Multiple sclerosis is a chronic inflammatory disorder of the central nervous system, which affects more than 2 million people around the world. It is defined by the autoimmune degradation of myelin and the subsequent loss of neurons and is prevalent in individuals between the ages of 20 and 40 years.
Recent research links multiple sclerosis to genetic variations in the gene encoding locus for epigenetic machinery but little is known about how the genetic and epigenetic factors work together to influence susceptibility to MS at the locus level.
In this study, we analysed whole exome data of multiple sclerosis patients and controls in order to explore the molecular mechanisms underlying causal variants and to identify variants that might escape detection by conventional genetic studies.

A Portable Pipeline for Pneumonia and CoVID-19 Detection from Chest Images Using Machine Learning

Lawrence Muwonge, Brenda Kamau and Damilola Olanipon

The detection of Pneumonia and COVID-19 from chest images greatly depend on the expertise of the radiologist and can be prone to biases and inaccurate diagnosis. With the advent of machine learning, there is an opportunity to develop more accurate and efficient methods for detecting pneumonia and COVID-19 from chest images.
In the study, we utilized publicly available chest images, and used them to train a convolutional neural network model. Then, we deployed the trained model in pneumosarscov2 mobile application using ondevice machine learning. The pneumosarscov2 application is able to detect pneumonia, COVID-19 and normal cases from chest images and therefore, can be used by clinicians to diagnose Pneumonia and COVID-19 from chest images.

Polygenic Risk Score for Cancer Disease in African Populations

Daniel Adediran, Precious Adebola and Abdulrahman Olagunju

In this study, we assessed the representation of African populations in cancer Polygenic Risk Score (PRS) studies and determined the clinical utility of calculated PRS for cancer patients of African ancestry.
PubMed was searched for Polygenic risk score and cancer in African populations. Studies were included if they were written in English, focused on cancer, African ancestry, and PRS.
It remains essential to have more extensive application of PRS to study cancer traits in African populations. Such research would strengthen clinical utility by providing information to better understand cancer traits, enabling further improvement in clinical end results for the African populations.

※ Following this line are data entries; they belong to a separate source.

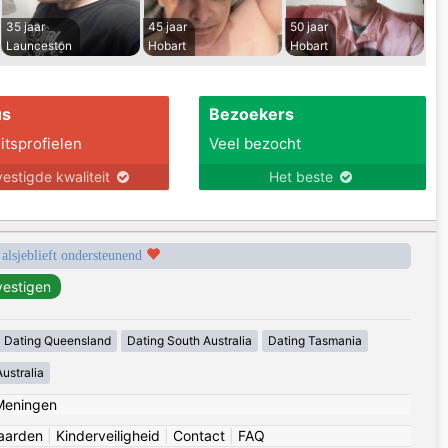
35 jaar
45 jaar
50 jaar
Launceston
Hobart
Hobart
us
Bezoekers
itsprofielen
Veel bezocht
estigde kwaliteit
Het beste
 alsjeblieft ondersteunend
Dating Queensland
Dating South Australia
Dating Tasmania
ustralia
Meningen
aarden
|
Kinderveiligheid
|
Contact
|
FAQ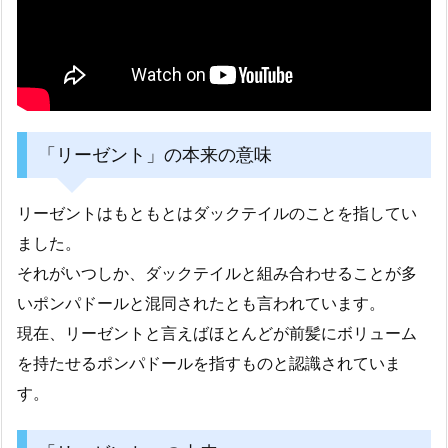
「リーゼント」の本来の意味
リーゼントはもともとはダックテイルのことを指してい
ました。
それがいつしか、ダックテイルと組み合わせることが多
いポンパドールと混同されたとも言われています。
現在、リーゼントと言えばほとんどが前髪にボリューム
を持たせるポンパドールを指すものと認識されていま
す。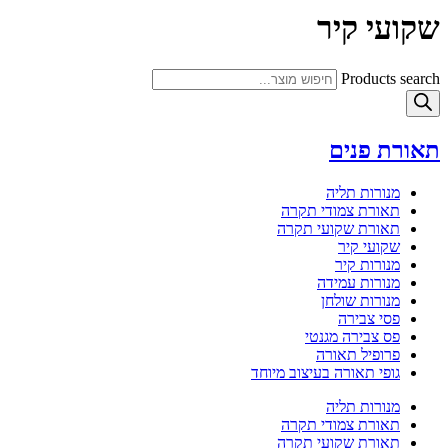
שקועי קיר
Products search
תאורת פנים
מנורות תליה
תאורת צמודי תקרה
תאורת שקועי תקרה
שקועי קיר
מנורות קיר
מנורות עמידה
מנורות שולחן
פסי צבירה
פס צבירה מגנטי
פרופיל תאורה
גופי תאורה בעיצוב מיוחד
מנורות תליה
תאורת צמודי תקרה
תאורת שקועי תקרה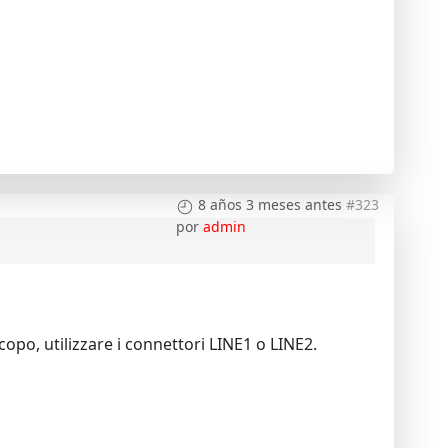
8 años 3 meses antes
#323
por
admin
copo, utilizzare i connettori LINE1 o LINE2.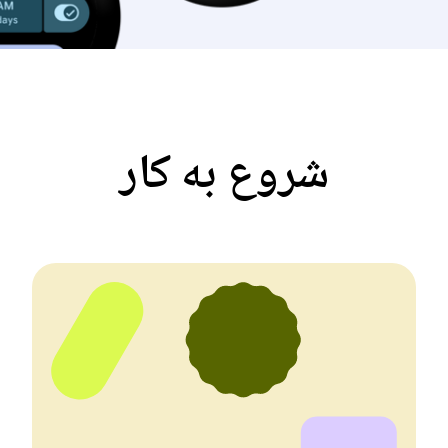
شروع به کار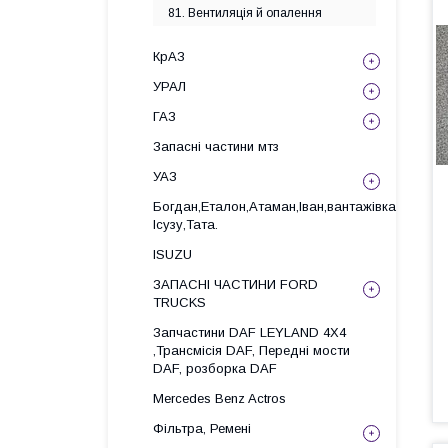
81. Вентиляція й опалення
КрАЗ
УРАЛ
ГАЗ
Запасні частини мтз
УАЗ
Богдан,Еталон,Атаман,Іван,вантажівка
Ісузу,Тата.
ISUZU
ЗАПАСНІ ЧАСТИНИ FORD
TRUCKS
Запчастини DAF LEYLAND 4X4
,Трансмісія DAF, Передні мости
DAF, розборка DAF
Mercedes Benz Actros
Фільтра, Ремені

Comparing Assembly-based and Read-based Methods for Identifying Antimicrobial Resistance Genes in Cattle

Kauthar M. Omar, Stanley Omondi Onyango and Justice T. Ngom

The menace of antimicrobial resistance is in the rise but there is no clarity on the choice of approach to characterize resistance from metagenomics samples.
Our study aims to compare antimicrobial resistant genes information, computational resource and time requirements in read and assembly-based approaches to determine antimicrobial resistant genes from cattle metagenomics samples. We used publicly available Tanzania cattle shotgun metagenomic samples for the study and are looking forward to expand our study to African countries cattle metagenomic samples.